Maybe it was the one-year anniversary of the Boston Marathon bombing that set this whole thing off. Or maybe it was any number of other news stories carefully written to tell some kind of sensational or emotion-evoking story under the guise of "journalistic objectivity." Or maybe it was something else. I don't really know. But whatever it was, the anger and violence and unkindness in the world is painful to watch, read, and listen to. Why do some people treat one another with disrespect? Why is there hate? Don't we intelligent beings know better, deep down? And isn't it a bit strange that all of us--all human beings--may come from different countries and backgrounds, we may speak different languages, eat different foods, and have different pastimes, but isn't it a bit strange that all of us, no matter what we believe, may still--and must ultimately--define ourselves as human beings? Let's admit it: there is something that transcends our differences and enables us to finally unite together as members of a human family instead of pretending to be divided as nations or races or parties or platforms. No matter what we believe or think, we must at least recognize and acknowledge that we're all human beings, we're all living out mortal lives on this earth together, and that we should treat one another with kindness, respect, and love. There is no argument that will justify any degree of hatred, prejudice, or bigotry--as human beings that value life, we know better. We know that these things don't get us anywhere. We know that these things lead to a symbolic death.

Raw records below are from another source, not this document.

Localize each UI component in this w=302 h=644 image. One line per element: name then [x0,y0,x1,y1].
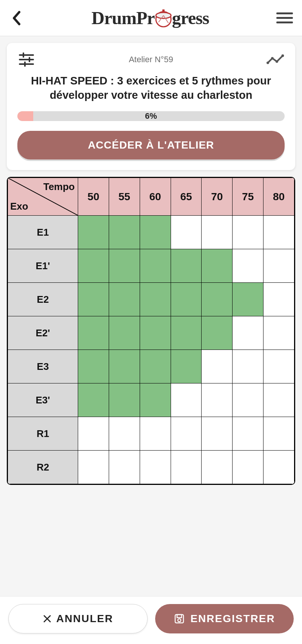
progress-cell[interactable] [109,350,140,383]
drum-logo-icon [153,8,174,28]
table-row: E2 [8,283,294,316]
progress-cell[interactable] [109,316,140,350]
progress-cell[interactable] [171,283,202,316]
table-row: E1 [8,216,294,249]
svg-point-13 [276,60,278,63]
progress-cell[interactable] [202,249,233,283]
progress-cell[interactable] [140,417,171,451]
progress-cell[interactable] [140,350,171,383]
logo-text-left: DrumPr [91,8,154,28]
table-body: E1E1'E2E2'E3E3'R1R2 [8,216,294,484]
back-button[interactable] [9,11,24,26]
progress-cell[interactable] [171,383,202,417]
progress-cell[interactable] [171,216,202,249]
tempo-header: 60 [140,178,171,216]
progress-table: Tempo Exo 50556065707580 E1E1'E2E2'E3E3'… [7,177,295,485]
footer-actions: ANNULER ENREGISTRER [0,596,302,644]
settings-sliders-icon[interactable] [17,51,35,69]
progress-cell[interactable] [78,383,109,417]
progress-cell[interactable] [202,216,233,249]
workshop-title: HI-HAT SPEED : 3 exercices et 5 rythmes … [17,74,285,102]
progress-cell[interactable] [263,216,294,249]
progress-cell[interactable] [233,249,263,283]
cancel-label: ANNULER [56,613,113,625]
exercise-label: E1' [8,249,78,283]
progress-cell[interactable] [140,216,171,249]
progress-cell[interactable] [202,383,233,417]
progress-cell[interactable] [202,451,233,484]
progress-cell[interactable] [78,316,109,350]
progress-cell[interactable] [109,417,140,451]
hamburger-line [276,21,293,23]
progress-cell[interactable] [233,417,263,451]
exercise-label: E2 [8,283,78,316]
progress-cell[interactable] [171,451,202,484]
svg-point-20 [178,619,181,622]
chevron-left-icon [12,11,22,26]
progress-cell[interactable] [233,283,263,316]
table-row: R1 [8,417,294,451]
progress-cell[interactable] [263,249,294,283]
table-row: R2 [8,451,294,484]
progress-cell[interactable] [233,316,263,350]
progress-cell[interactable] [202,350,233,383]
progress-cell[interactable] [233,350,263,383]
progress-cell[interactable] [263,283,294,316]
save-button[interactable]: ENREGISTRER [155,604,294,633]
progress-cell[interactable] [109,383,140,417]
progress-cell[interactable] [171,249,202,283]
tempo-header: 65 [171,178,202,216]
logo-text-right: gress [172,8,209,28]
progress-cell[interactable] [78,417,109,451]
svg-rect-19 [177,615,182,618]
progress-cell[interactable] [202,316,233,350]
svg-point-11 [267,61,269,64]
progress-cell[interactable] [140,283,171,316]
progress-cell[interactable] [263,451,294,484]
progress-cell[interactable] [202,417,233,451]
table-row: E3 [8,350,294,383]
progress-cell[interactable] [171,417,202,451]
progress-cell[interactable] [263,383,294,417]
progress-cell[interactable] [233,216,263,249]
progress-cell[interactable] [263,417,294,451]
progress-cell[interactable] [263,350,294,383]
tempo-header: 75 [233,178,263,216]
svg-rect-2 [162,9,165,12]
progress-cell[interactable] [78,451,109,484]
progress-cell[interactable] [140,383,171,417]
cancel-button[interactable]: ANNULER [8,604,148,633]
progress-cell[interactable] [140,249,171,283]
progress-cell[interactable] [140,316,171,350]
progress-cell[interactable] [233,383,263,417]
progress-cell[interactable] [109,216,140,249]
svg-point-14 [281,54,284,57]
table-header-row: Tempo Exo 50556065707580 [8,178,294,216]
progress-bar: 6% [17,111,285,121]
progress-cell[interactable] [78,283,109,316]
progress-cell[interactable] [109,283,140,316]
progress-cell[interactable] [78,216,109,249]
progress-cell[interactable] [140,451,171,484]
exercise-label: E3' [8,383,78,417]
workshop-subtitle: Atelier N°59 [35,55,267,64]
progress-cell[interactable] [109,249,140,283]
progress-cell[interactable] [78,350,109,383]
tempo-header: 80 [263,178,294,216]
progress-cell[interactable] [171,316,202,350]
stats-graph-icon[interactable] [267,51,285,69]
access-workshop-button[interactable]: ACCÉDER À L'ATELIER [17,131,285,159]
progress-cell[interactable] [78,249,109,283]
exercise-label: E3 [8,350,78,383]
progress-cell[interactable] [263,316,294,350]
svg-point-12 [271,57,274,60]
progress-cell[interactable] [202,283,233,316]
tempo-header: 70 [202,178,233,216]
table-corner-cell: Tempo Exo [8,178,78,216]
progress-cell[interactable] [171,350,202,383]
progress-cell[interactable] [109,451,140,484]
app-header: DrumPr gress [0,0,302,36]
table-row: E1' [8,249,294,283]
menu-button[interactable] [276,11,293,26]
progress-cell[interactable] [233,451,263,484]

This idea of symbolic death is an interesting one, but there's more to say about physical death. (A discussion about symbolic death will have to wait until another day.) Far from being pessimistic or melancholic, these thoughts about physical death and dying motivate me to ask myself if I am doing the things that really matter the most to me: I know that my mortal life will not last forever, so am I becoming the kind of person I really want to become? Am I living the kind of life I really want to live? Who am I, anyway?
Serious questions like that cannot be answered in a non-serious manner. They involve expressing what one really believes, deep down. But before I do that, let me say that I do not wish to impose my beliefs on others. Actually, I claim the right and privilege to believe what I choose to, and I believe that all people have the same right and privilege--let all people believe what they may. Let us all believe what is in our hearts and minds, and let us listen to, understand, and compromise with those whose beliefs differ from ours. We may believe different things, but we are also human beings. We can live together in peace. We can live together in harmony.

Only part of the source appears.